ACTION ITEM: Only lines containing the word "Нанесение" belong in the answer; copy each one from the records.

Saved data entries:
....

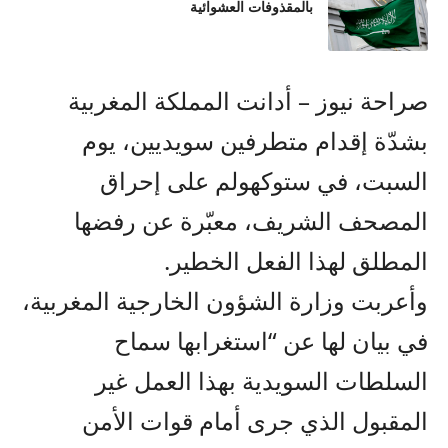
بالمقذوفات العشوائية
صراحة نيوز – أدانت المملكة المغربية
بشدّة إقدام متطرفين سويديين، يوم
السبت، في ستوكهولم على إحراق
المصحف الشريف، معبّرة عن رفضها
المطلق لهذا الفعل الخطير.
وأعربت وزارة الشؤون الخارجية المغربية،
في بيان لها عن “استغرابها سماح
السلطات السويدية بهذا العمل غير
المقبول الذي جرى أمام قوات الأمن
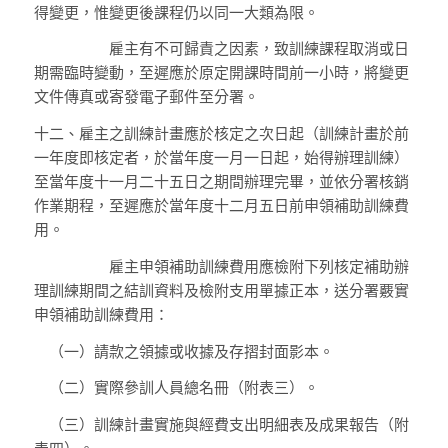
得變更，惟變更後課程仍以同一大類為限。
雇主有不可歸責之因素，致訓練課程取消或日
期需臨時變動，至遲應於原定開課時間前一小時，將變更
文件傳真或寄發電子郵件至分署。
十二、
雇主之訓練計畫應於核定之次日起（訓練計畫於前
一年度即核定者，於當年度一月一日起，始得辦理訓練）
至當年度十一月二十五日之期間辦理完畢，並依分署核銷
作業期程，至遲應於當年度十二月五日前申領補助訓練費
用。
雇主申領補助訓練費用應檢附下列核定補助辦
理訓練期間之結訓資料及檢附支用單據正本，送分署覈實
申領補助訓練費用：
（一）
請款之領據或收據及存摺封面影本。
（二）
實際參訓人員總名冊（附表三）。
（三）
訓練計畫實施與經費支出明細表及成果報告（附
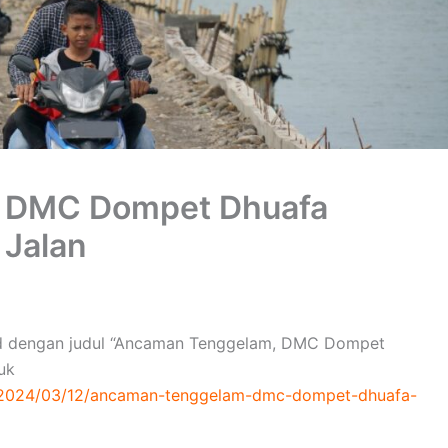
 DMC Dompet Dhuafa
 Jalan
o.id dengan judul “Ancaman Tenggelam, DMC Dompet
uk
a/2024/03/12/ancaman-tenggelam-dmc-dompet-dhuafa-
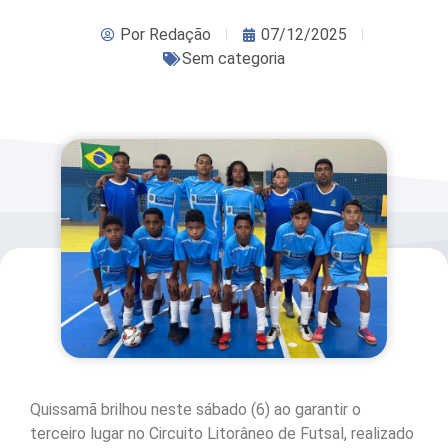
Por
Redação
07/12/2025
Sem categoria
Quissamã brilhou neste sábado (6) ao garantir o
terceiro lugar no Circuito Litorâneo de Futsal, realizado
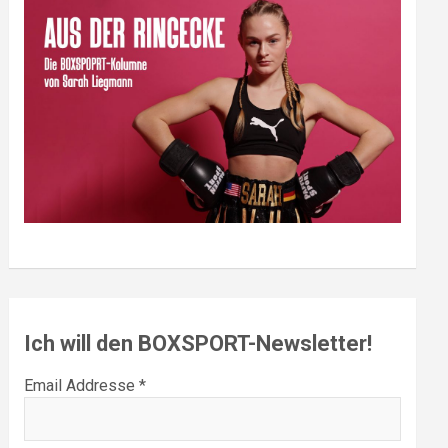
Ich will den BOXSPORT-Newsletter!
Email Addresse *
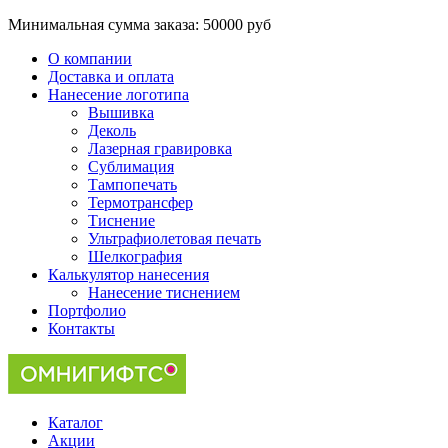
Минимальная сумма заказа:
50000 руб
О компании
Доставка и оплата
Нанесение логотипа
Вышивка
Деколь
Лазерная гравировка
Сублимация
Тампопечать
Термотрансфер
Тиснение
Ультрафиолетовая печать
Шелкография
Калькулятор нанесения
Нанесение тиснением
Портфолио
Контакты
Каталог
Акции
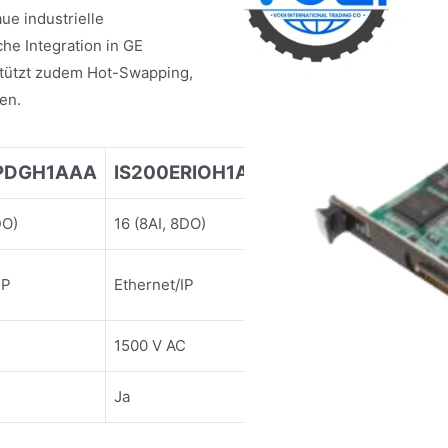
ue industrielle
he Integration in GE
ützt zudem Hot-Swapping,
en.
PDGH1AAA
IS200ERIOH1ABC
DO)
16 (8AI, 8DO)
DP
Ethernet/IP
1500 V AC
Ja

....

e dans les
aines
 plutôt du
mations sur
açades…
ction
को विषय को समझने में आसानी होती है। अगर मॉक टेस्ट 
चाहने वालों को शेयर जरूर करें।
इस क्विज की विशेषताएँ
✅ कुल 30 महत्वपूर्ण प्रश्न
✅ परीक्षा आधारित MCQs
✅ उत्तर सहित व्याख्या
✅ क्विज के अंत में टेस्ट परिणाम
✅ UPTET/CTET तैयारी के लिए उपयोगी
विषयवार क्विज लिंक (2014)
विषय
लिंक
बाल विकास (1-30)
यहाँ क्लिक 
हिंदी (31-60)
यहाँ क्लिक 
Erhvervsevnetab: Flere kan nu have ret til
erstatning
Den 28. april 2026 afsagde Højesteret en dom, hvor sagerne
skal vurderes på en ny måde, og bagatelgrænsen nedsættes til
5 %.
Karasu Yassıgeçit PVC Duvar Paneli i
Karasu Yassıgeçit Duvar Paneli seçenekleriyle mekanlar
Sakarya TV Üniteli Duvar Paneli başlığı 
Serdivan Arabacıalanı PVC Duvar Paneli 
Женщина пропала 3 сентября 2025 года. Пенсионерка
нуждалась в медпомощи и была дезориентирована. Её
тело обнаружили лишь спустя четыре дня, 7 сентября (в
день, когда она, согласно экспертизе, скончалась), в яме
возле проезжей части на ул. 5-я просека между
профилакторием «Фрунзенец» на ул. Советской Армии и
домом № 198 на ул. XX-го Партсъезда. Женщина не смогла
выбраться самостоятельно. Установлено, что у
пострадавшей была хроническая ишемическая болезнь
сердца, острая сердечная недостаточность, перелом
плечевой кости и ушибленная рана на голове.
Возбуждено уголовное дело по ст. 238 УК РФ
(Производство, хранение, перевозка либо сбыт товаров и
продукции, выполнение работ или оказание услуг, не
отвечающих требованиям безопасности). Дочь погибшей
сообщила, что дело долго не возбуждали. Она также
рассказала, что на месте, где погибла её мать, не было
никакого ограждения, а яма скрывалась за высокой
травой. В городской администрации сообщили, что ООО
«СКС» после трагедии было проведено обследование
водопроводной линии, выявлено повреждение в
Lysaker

....

TASK ANSWER:
Нанесение логотипа
Нанесение тиснением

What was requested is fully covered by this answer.